- PROBLEM TO WORK ON: Please return every line of the records below that holds the word "motor".

- SOURCE INFORMATION:

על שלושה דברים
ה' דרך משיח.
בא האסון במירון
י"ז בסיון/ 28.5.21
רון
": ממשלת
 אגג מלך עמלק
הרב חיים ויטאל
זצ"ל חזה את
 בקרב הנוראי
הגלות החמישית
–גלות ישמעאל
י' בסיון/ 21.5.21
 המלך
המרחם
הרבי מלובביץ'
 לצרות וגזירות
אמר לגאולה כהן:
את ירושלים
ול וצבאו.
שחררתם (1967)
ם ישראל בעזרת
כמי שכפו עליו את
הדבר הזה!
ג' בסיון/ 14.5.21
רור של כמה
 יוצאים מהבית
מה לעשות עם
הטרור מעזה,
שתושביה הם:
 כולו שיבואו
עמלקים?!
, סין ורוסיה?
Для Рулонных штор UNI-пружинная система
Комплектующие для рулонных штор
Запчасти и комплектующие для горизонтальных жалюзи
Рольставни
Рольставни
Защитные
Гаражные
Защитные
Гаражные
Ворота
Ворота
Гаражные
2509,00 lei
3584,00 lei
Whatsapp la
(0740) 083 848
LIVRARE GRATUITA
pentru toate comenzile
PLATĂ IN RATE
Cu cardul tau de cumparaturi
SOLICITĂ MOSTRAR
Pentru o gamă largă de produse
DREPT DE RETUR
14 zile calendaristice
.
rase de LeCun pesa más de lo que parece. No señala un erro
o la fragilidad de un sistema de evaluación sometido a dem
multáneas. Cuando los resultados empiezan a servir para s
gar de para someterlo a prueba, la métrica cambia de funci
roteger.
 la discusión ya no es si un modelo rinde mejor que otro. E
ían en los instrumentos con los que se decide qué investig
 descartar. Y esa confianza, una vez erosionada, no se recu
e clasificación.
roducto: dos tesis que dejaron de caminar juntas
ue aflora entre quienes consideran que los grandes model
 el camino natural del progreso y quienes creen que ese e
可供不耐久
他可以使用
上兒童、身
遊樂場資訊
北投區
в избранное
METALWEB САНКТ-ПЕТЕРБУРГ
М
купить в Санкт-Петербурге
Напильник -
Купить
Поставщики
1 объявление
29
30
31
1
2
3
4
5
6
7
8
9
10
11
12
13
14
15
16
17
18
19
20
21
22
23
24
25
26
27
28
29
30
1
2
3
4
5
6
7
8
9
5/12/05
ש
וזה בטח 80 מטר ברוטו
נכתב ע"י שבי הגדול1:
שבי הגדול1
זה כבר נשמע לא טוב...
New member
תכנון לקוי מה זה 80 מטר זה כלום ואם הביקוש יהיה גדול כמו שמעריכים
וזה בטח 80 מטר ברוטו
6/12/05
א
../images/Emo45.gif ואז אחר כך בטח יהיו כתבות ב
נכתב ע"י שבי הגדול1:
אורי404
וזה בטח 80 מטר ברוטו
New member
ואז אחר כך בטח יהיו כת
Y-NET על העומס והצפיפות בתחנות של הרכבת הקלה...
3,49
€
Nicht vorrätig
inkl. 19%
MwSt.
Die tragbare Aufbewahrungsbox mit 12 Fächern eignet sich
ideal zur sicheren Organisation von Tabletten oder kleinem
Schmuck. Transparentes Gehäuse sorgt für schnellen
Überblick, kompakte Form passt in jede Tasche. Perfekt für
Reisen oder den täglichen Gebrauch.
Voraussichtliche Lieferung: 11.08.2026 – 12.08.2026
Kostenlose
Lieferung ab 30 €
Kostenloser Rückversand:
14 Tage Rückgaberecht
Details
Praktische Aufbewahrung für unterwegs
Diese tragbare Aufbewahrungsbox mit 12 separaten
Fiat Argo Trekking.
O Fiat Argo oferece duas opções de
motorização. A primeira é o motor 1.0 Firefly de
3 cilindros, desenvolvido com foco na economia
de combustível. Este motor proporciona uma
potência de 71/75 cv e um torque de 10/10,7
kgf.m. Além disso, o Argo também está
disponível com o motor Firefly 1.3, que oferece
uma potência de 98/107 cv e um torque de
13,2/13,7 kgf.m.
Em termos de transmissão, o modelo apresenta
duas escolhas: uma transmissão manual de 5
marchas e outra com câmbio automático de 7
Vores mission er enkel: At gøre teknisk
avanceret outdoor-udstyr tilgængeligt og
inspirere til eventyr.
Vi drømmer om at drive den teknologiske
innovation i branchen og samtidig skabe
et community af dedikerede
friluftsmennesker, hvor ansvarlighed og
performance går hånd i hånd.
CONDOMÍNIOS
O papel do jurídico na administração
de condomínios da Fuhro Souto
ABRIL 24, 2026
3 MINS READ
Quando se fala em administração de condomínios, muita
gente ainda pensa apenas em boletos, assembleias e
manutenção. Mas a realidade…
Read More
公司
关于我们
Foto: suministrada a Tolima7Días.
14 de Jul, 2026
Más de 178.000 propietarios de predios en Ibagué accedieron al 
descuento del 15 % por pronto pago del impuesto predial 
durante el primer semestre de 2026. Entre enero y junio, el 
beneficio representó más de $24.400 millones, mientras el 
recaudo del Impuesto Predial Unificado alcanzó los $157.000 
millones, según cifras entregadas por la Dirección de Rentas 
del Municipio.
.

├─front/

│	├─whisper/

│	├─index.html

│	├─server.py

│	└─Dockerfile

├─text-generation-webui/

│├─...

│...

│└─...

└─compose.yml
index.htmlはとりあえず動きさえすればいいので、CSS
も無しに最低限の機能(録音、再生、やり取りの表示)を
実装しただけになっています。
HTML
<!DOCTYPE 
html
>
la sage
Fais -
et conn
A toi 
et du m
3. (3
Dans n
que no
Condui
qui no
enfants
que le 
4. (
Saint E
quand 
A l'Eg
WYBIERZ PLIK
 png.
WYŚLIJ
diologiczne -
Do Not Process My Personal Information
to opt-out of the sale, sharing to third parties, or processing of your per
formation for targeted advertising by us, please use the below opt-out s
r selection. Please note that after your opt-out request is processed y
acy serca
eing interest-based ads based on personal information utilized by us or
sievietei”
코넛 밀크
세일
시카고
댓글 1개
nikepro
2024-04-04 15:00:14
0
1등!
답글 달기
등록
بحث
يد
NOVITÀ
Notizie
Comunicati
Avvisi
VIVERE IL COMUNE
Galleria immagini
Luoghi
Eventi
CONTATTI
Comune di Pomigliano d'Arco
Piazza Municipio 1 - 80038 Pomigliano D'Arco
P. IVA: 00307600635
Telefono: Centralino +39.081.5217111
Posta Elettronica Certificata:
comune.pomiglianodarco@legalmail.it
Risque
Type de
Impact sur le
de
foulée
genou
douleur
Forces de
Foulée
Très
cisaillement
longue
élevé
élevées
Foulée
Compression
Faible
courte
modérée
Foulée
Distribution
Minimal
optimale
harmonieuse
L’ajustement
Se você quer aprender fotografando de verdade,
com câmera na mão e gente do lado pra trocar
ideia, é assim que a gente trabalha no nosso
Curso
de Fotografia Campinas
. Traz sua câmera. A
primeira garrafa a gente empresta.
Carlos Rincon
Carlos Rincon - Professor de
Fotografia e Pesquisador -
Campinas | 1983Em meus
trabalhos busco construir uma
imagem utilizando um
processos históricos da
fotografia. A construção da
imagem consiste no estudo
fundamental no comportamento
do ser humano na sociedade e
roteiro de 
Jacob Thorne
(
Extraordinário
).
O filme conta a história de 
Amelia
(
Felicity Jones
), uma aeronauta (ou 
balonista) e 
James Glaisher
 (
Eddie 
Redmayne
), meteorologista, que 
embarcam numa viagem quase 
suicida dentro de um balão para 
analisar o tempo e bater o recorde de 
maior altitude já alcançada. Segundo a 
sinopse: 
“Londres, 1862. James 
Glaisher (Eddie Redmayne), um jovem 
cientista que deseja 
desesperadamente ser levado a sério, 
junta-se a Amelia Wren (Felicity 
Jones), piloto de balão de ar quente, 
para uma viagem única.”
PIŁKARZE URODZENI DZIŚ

- TASK SOLUTION:
motorização. A primeira é o motor 1.0 Firefly de
de combustível. Este motor proporciona uma
disponível com o motor Firefly 1.3, que oferece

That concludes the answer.